A word-for-word copy of the lines from the one holding "hip. We ground" through the final line of the records below is the only output asked for.

(Transcribed page contents)
((

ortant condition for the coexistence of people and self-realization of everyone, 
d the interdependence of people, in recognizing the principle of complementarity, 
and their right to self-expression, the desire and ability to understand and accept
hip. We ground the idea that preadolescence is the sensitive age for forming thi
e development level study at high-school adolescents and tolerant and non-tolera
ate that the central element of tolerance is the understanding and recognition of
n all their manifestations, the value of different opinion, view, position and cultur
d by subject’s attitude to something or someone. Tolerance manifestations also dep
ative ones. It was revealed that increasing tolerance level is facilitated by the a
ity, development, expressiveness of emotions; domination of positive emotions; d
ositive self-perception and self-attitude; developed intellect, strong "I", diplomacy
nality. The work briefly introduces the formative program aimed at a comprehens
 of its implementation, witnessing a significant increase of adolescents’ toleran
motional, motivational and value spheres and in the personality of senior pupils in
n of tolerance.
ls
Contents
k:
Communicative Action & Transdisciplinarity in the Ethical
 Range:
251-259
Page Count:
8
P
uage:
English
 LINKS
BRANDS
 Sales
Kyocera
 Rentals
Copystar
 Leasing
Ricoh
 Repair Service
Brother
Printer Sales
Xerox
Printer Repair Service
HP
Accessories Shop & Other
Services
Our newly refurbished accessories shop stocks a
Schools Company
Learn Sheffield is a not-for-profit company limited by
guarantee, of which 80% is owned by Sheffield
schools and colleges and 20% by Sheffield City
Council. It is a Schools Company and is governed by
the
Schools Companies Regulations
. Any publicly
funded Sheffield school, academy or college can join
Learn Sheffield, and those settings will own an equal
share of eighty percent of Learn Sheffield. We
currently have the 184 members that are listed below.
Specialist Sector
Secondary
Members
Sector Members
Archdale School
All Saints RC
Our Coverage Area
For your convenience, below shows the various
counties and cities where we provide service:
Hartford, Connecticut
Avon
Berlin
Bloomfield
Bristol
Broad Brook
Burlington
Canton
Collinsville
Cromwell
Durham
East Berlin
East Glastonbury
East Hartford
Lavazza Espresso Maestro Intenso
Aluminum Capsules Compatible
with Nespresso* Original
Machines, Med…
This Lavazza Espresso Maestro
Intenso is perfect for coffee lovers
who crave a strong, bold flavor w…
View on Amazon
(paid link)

))

§ Response:
hip. We ground the idea that preadolescence is the sensitive age for forming thi
e development level study at high-school adolescents and tolerant and non-tolera
ate that the central element of tolerance is the understanding and recognition of
n all their manifestations, the value of different opinion, view, position and cultur
d by subject’s attitude to something or someone. Tolerance manifestations also dep
ative ones. It was revealed that increasing tolerance level is facilitated by the a
ity, development, expressiveness of emotions; domination of positive emotions; d
ositive self-perception and self-attitude; developed intellect, strong "I", diplomacy
nality. The work briefly introduces the formative program aimed at a comprehens
 of its implementation, witnessing a significant increase of adolescents’ toleran
motional, motivational and value spheres and in the personality of senior pupils in
n of tolerance.
ls
Contents
k:
Communicative Action & Transdisciplinarity in the Ethical
 Range:
251-259
Page Count:
8
P
uage:
English
 LINKS
BRANDS
 Sales
Kyocera
 Rentals
Copystar
 Leasing
Ricoh
 Repair Service
Brother
Printer Sales
Xerox
Printer Repair Service
HP
Accessories Shop & Other
Services
Our newly refurbished accessories shop stocks a
Schools Company
Learn Sheffield is a not-for-profit company limited by
guarantee, of which 80% is owned by Sheffield
schools and colleges and 20% by Sheffield City
Council. It is a Schools Company and is governed by
the
Schools Companies Regulations
. Any publicly
funded Sheffield school, academy or college can join
Learn Sheffield, and those settings will own an equal
share of eighty percent of Learn Sheffield. We
currently have the 184 members that are listed below.
Specialist Sector
Secondary
Members
Sector Members
Archdale School
All Saints RC
Our Coverage Area
For your convenience, below shows the various
counties and cities where we provide service:
Hartford, Connecticut
Avon
Berlin
Bloomfield
Bristol
Broad Brook
Burlington
Canton
Collinsville
Cromwell
Durham
East Berlin
East Glastonbury
East Hartford
Lavazza Espresso Maestro Intenso
Aluminum Capsules Compatible
with Nespresso* Original
Machines, Med…
This Lavazza Espresso Maestro
Intenso is perfect for coffee lovers
who crave a strong, bold flavor w…
View on Amazon
(paid link)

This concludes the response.